The conversion from Datalog atom to Relational Algebra string works as follows (describe in an inside-out manner, with p(x,20,x,y,"john",x,y) as an example):
  1. First produce a list of variables, x_0, ..., x_n-1, where n is the number of arguments in the Datalog atom and generate the following string:
    rename[x_0,x_1,x_2,x_3,x_4,x_5,x_6](p)
    
  2. Next, generate the select conditions; There are two types of select conditions: one that correspond to the numeric or string constants in the Datalog atom and the other that correspond to repeated variable arguments in the Datalog atom. Combine all of the conditions with "and" and generate the following string:
    select[x_1=20 and x_4="john" and x_0=x_2 and x_2=x_5 and x_3=x_6](rename[x_0,x_1,x_2,x_3,x_4,x_5,x_6](p))
    
    As you can see, there are two conditions that correspond to the constant arguments of the atom, two conditions to ensure that the 3 instances of variable x are equated and one condition to ensure that the 2 instances of the variable y are equated. Notice that this string builds on the string generated in the previous step.
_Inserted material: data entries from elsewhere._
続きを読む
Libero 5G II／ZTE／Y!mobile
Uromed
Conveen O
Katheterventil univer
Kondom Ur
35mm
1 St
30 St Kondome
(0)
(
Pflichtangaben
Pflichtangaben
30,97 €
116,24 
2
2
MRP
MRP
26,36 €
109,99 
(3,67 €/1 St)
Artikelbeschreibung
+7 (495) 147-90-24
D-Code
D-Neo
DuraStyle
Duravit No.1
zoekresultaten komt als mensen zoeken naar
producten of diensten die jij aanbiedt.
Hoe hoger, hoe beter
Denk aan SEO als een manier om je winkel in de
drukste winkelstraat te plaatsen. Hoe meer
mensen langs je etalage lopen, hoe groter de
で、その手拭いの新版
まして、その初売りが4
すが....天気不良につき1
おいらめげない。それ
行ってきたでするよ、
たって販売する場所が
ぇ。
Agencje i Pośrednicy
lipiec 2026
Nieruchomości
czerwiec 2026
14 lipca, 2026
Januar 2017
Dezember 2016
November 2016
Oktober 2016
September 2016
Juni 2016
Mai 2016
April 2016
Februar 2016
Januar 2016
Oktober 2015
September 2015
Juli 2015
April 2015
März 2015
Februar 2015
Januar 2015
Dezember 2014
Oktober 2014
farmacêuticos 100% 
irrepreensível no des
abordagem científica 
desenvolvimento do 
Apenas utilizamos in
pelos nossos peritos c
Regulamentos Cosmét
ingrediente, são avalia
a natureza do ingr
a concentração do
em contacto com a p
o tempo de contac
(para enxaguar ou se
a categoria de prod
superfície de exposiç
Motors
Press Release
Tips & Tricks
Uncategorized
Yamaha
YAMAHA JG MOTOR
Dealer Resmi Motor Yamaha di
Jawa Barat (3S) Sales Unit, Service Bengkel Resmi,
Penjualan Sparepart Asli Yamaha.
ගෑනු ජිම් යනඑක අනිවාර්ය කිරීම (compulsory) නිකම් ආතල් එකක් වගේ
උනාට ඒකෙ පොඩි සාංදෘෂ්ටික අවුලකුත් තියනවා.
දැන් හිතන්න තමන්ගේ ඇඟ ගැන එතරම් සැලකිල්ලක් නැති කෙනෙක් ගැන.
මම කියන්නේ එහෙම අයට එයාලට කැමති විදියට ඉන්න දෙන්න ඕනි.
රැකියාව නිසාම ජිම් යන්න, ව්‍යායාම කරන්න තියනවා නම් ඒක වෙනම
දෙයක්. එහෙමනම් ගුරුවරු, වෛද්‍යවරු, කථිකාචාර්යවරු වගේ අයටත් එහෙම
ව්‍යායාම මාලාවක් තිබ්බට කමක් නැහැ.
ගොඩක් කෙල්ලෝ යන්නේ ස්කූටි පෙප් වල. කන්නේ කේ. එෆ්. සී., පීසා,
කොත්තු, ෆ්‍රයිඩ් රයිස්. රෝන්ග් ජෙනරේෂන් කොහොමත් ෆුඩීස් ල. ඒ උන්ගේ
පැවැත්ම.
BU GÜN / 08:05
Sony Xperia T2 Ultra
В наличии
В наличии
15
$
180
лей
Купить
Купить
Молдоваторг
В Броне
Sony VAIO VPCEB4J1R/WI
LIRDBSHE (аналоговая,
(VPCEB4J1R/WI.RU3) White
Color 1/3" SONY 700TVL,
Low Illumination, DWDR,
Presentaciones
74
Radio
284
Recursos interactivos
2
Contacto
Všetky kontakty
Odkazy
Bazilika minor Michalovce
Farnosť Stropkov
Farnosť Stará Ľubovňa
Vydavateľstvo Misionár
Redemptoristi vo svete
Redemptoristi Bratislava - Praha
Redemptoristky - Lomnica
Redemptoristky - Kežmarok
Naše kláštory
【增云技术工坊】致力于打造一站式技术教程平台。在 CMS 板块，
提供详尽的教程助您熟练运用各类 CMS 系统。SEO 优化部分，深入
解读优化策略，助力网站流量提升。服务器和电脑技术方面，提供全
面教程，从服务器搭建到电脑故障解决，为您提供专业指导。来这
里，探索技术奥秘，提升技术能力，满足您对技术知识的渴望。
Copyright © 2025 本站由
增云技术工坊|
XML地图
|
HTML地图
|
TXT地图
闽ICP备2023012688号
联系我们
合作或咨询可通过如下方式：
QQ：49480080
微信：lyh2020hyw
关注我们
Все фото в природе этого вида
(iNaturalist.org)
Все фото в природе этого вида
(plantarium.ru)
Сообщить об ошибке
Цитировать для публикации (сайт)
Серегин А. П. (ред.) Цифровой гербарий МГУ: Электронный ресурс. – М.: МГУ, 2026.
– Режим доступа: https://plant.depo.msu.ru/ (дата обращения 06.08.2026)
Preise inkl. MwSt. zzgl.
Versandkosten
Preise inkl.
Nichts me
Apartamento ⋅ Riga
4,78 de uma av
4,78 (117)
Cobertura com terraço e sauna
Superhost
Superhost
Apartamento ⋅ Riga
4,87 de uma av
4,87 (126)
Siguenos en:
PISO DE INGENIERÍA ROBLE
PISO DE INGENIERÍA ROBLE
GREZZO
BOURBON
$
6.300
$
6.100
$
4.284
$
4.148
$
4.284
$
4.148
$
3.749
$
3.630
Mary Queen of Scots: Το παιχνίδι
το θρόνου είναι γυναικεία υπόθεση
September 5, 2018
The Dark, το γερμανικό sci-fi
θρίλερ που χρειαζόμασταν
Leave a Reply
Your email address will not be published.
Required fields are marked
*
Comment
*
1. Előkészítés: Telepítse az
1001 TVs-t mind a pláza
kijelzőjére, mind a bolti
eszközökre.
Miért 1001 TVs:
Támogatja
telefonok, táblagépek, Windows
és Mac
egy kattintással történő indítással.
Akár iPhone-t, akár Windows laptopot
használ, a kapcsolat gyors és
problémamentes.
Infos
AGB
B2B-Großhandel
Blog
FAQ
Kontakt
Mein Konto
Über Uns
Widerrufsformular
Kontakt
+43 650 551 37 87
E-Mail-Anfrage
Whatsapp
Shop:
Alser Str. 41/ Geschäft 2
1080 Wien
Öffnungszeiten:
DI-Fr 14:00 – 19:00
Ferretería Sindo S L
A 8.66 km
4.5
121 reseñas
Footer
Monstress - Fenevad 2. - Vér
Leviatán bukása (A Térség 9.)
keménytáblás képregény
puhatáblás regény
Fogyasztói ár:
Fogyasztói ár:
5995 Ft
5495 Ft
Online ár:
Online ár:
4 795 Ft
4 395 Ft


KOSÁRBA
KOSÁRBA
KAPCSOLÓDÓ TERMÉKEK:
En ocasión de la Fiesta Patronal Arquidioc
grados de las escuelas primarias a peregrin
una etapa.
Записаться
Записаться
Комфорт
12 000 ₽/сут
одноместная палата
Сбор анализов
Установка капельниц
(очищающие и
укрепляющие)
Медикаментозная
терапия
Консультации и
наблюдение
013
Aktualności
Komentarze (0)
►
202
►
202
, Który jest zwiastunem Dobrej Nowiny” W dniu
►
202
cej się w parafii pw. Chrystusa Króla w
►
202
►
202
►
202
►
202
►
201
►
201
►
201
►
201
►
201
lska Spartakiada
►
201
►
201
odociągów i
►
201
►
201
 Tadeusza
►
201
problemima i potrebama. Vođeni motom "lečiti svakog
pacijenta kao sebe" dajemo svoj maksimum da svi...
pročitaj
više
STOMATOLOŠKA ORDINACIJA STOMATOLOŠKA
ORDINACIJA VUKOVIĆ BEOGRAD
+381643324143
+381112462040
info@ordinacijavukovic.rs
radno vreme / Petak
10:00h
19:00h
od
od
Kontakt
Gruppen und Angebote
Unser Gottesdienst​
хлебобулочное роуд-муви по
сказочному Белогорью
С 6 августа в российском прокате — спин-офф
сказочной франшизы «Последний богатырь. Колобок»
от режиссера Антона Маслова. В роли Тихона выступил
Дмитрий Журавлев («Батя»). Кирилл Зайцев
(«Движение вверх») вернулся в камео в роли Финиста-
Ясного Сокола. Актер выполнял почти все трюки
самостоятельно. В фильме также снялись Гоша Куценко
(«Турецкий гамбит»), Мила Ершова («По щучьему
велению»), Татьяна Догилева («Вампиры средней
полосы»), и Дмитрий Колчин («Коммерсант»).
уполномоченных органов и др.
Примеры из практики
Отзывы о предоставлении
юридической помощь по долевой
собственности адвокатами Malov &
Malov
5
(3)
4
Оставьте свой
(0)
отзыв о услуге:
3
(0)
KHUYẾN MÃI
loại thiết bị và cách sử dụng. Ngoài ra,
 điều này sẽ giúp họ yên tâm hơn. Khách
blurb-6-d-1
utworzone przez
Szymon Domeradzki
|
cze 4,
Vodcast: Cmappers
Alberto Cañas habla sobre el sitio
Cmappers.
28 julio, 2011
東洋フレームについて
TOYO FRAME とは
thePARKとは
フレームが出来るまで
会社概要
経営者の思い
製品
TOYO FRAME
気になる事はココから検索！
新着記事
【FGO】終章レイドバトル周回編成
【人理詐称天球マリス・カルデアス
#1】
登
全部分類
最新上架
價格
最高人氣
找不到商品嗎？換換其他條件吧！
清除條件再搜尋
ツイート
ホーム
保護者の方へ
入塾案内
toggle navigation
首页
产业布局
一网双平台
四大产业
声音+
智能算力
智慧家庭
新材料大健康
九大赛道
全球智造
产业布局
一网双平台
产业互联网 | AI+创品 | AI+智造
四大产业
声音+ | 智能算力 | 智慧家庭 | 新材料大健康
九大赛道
  3. Next, generate the project list; this list consists of the unique variables in the Datalog atom (in this case the unique variables are x and y); Generate the following string, again building on the previous string:
    project[x_0,x_3](select[x_1=20 and x_4="john" and x_0=x_2 and x_2=x_5 and x_3=x_6](rename[x_0,x_1,x_2,x_3,x_4,x_5,x_6](p)))
    
  4. In the final step, produce the rename list of unique variables from the original names of variables and generate the final string:
    rename[x,y](project[x_0,x_3](select[x_1=20 and x_4="john" and x_0=x_2 and x_2=x_5 and x_3=x_6](rename[x_0,x_1,x_2,x_3,x_4,x_5,x_6](p))))
    
Notice that in the final example, student(x,y,z), there are no constant arguments and no repeated variables. In this case the select conditions will be empty. In this case produce only the final rename part as shown in the sample run. This is a special case and can be handled at the end.

Submit the following files: DLOGAtom.py, DLOGAtomLexer.py, DLOGAtomParser.py, and README.

Since this assignment consists of several phases, and in case you cannot complete the assignment fully, please put down all the phases that are working in the README file. You may also activated debug statements (prints) that show the parts working. Of course, if the program is working then comment out all the debug prints.